Japan’s Kyowa Kirin Pharmaceuticals could be eying the potential sale of $1 billion worth of assets.
According to reports citing “people familiar with the matter,” Kyowa Kirin, a specialty pharma company, could be lining up the sale of some assets sold on the international market. Bloomberg reported that several buyers are already lined up for the sale of some of the company’s more mature assets.
The assets in question have not been specifically identified. The Bloomberg report noted that deliberations into any sale are in the preliminary stages and may not go anywhere. Kiowa Kirin declined to comment on the speculation.
While the sale of assets remains in question, Kyowa Kirin and its developmental partner MEI Pharma of San Diego are focused on the advancement of their phosphatidylinositol-3-kinase (PI3K) inhibitor zandelisib. Earlier this year, the two companies announced that additional clinical data was required before the U.S. Food and Drug Administration would review zandelisib for regulatory approval.
On Friday, the two companies presented updated data from the clinical development of zandelisib, including the single-arm Phase II TIDAL study assessing zandelisib as a treatment for follicular lymphoma at the European Hematology Association 2022 Hybrid Congress.

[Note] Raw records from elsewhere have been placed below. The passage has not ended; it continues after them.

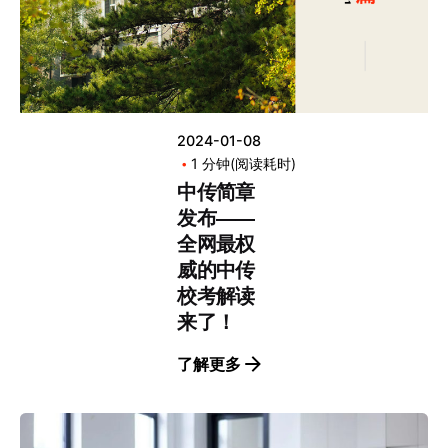
2024-01-08
1 分钟(阅读耗时)
中传简章
发布——
全网最权
威的中传
校考解读
来了！
了解更多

Data showed that the ongoing response rate for zandelisib as a monotherapy was 70.3%, with a 35.2% complete response rate. ORR was the primary endpoint of the TIDAL study. The companies noted that the duration of response has yet to be reached in the study. An additional data readout is scheduled for approximately 14 months after the last patient is enrolled.
Despite that data, the FDA has recommended a randomized trial to adequately assess drug efficacy and safety of PI3K inhibitor drug candidates. Part of that concern is due to safety reasons. Kyowa Kirin and MEI noted that almost 10% of patients in the TIDAL study have discontinued treatment with zandelisib due to adverse events.
The data for zandelisib comes at a time when PI3K inhibitors are facing increased scrutiny by regulatory agencies. Earlier this month, the FDA pulled approval for TG Therapeutics’ cancer drug Ukoniq (umbralisib) due to ongoing safety concerns. Prior to that withdrawal of approval, TG Therapeutics had already voluntarily withdrawn Ukoniq from the market for the approved uses in the two types of lymphoma.
Ukoniq isn’t the only P13K inhibitor that has seen its share of safety concerns. Gilead Sciences has withdrawn its P13K inhibitor Zydelig (idelalisib) from the market, and PI3K inhibitors, in general, have become an especially troubling class of drugs for the FDA.
Earlier this year, an FDA advisory committee overwhelmingly recommended halting single-arm clinical studies of PI3K inhibitors due to safety concerns. Instead, the FDA’s Oncologic Drug Advisory Committee recommended the use of randomized clinical trials in order to mitigate the safety concerns.
It’s this concern that caused the FDA to delay MEI and Kyowa Kirin’s attempts at winning regulatory approval for zandelisib.